DATA =>
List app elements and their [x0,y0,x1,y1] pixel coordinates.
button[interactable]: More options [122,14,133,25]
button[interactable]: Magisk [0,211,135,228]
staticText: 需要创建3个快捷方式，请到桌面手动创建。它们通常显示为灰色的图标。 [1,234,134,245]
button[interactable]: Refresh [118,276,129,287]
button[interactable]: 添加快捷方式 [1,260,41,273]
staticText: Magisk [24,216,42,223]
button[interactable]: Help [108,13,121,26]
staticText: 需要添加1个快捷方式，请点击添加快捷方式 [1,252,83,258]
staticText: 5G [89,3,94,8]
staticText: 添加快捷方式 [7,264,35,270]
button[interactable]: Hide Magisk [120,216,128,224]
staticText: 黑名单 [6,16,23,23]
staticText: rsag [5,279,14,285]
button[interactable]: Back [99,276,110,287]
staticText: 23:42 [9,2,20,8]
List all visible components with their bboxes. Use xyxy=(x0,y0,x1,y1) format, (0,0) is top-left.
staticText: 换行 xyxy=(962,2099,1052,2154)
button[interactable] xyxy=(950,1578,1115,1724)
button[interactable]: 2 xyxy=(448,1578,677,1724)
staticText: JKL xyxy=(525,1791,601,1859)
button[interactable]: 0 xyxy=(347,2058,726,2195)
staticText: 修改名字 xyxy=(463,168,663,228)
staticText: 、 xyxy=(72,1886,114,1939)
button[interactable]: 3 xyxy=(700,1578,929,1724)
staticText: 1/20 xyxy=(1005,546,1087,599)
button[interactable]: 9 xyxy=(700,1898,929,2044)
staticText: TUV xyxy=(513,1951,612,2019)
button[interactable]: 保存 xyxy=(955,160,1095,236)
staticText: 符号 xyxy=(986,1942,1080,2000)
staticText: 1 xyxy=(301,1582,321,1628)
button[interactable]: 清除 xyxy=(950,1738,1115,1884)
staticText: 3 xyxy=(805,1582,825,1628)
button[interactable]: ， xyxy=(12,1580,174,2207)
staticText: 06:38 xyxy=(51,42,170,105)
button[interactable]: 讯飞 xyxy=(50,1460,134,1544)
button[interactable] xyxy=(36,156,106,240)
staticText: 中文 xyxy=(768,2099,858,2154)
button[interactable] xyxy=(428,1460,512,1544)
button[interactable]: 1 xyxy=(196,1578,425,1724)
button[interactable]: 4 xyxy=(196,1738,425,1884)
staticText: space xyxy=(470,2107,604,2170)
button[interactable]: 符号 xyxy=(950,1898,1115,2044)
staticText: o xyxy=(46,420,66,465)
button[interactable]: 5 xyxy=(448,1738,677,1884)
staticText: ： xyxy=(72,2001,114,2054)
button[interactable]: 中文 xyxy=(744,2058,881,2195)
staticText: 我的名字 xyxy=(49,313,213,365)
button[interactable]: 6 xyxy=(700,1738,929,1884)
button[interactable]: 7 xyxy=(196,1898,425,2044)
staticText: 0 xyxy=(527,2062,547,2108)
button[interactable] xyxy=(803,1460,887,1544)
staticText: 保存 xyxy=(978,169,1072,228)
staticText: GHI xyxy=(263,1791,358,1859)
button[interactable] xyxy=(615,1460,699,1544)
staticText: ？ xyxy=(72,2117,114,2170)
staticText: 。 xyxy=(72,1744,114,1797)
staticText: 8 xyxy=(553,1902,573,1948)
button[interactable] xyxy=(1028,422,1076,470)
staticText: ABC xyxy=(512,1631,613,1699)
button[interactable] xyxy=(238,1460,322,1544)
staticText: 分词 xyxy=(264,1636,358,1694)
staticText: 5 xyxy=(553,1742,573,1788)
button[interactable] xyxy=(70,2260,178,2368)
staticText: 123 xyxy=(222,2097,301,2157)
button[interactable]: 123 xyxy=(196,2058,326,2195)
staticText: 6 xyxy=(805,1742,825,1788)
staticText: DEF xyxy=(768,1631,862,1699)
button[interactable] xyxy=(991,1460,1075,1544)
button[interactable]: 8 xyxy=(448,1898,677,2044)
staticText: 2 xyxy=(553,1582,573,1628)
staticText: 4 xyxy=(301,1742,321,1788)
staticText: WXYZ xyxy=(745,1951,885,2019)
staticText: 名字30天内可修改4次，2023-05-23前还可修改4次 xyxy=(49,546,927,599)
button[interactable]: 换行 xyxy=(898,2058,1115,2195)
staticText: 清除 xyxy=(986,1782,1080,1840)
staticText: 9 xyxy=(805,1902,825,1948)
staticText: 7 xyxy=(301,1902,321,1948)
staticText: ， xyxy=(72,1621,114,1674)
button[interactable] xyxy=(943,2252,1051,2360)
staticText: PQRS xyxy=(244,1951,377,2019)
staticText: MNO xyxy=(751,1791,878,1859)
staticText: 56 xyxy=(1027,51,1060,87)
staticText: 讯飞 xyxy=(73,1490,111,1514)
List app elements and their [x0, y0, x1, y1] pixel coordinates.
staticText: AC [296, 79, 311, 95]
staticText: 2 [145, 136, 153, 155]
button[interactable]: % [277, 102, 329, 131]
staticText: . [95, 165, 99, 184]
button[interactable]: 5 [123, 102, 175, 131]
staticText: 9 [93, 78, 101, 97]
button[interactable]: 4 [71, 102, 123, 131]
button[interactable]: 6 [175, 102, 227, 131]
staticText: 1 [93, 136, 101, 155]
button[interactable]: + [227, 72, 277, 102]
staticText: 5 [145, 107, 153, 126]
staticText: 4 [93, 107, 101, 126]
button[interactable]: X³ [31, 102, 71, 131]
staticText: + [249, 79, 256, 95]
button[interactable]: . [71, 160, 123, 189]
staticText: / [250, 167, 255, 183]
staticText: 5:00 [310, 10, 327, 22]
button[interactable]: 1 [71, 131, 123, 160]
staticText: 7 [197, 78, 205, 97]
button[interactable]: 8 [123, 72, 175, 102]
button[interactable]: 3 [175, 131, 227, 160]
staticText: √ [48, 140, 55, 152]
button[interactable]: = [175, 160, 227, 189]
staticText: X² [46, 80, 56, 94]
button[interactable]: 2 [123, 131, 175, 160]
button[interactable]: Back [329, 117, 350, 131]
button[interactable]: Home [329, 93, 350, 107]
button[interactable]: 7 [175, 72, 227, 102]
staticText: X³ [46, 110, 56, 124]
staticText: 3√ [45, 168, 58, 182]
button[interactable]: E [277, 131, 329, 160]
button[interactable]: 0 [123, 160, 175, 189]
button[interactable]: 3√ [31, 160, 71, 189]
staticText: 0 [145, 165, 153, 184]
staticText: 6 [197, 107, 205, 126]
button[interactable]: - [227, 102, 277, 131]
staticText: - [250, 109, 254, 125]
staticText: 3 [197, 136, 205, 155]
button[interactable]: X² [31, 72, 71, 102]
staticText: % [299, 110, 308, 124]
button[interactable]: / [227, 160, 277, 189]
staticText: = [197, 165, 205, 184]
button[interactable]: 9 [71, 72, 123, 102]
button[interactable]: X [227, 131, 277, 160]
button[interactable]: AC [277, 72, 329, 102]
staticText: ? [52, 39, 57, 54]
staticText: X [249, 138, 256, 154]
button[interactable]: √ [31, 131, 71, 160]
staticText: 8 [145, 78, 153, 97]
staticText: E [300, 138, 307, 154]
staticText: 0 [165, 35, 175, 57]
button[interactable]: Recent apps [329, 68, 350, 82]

HOW TO COMPLETE THIS TASK => Check each line of the listing for "elements", and copy the ones that hold it.

OUTPUT FOR THIS TASK =>
List app elements and their [x0,y0,x1,y1] pixel coordinates.
List app elements and their [x0, y0, x1, y1] pixel coordinates.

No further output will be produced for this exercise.